Looking to meta-research in related disciplines can inform us about the robustness of analyses in bilingualism. Plonsky et al. (Reference Plonsky, Egbert and Laflair2015) followed their survey of data availability in Language Learning and Studies in Second Language Acquisition with an assessment of the robustness of the subset of studies with usable data; when they applied a testing method that made different assumptions (viz., bootstrapping), they found that a quarter of previously significant focal tests were no longer significant. A different approach to assessing robustness was taken by Steegen, Tuerlinckx, Gelman and Vanpaemel (Reference Steegen, Tuerlinckx, Gelman and Vanpaemel2016), who constructed a series of datasets by iterating through all reasonable choices in data processing. By repeating their analysis over these differently constructed datasets (more than 100 reanalyses), the authors demonstrated the power of a multiverse analysis to ‘reduce the problem of selective reporting by making the fragility or robustness of the results transparent, and … [identify] the most consequential choices’ (p. 707).
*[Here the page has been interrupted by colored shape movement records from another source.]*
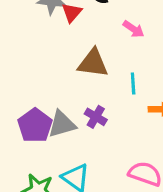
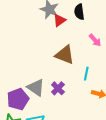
gray triangle: (62, 124) -> (36, 88), turned 36
purple pentagon: (35, 126) -> (18, 99), moved

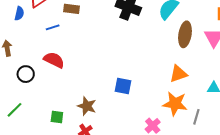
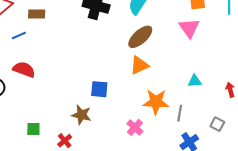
brown ellipse: (185, 34) -> (140, 37), moved, turned 45
orange triangle: (178, 74) -> (139, 65), moved
brown star: (87, 106) -> (81, 115), moved

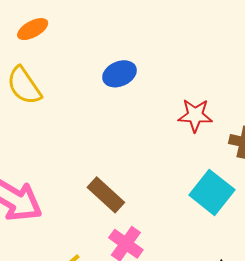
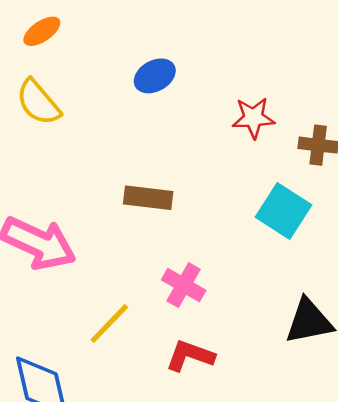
brown rectangle: (106, 195) -> (148, 198), moved, turned -30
A similar approach was recently adopted by Poarch, Vanhove and Berthele, (Reference Poarch, Vanhove and Berthele2019), who carried out a multiverse analysis of the bilingual executive function advantage in bidialectals. By documenting a range of possible analyses when varying data exclusion criteria, and the coding of the flanker and Simon effects, the authors illustrated the potential effects of subjective choices on result interpretations. This study is a particularly useful example of good practice in the context of substantial variation across studies on the effects of bilingualism on executive function.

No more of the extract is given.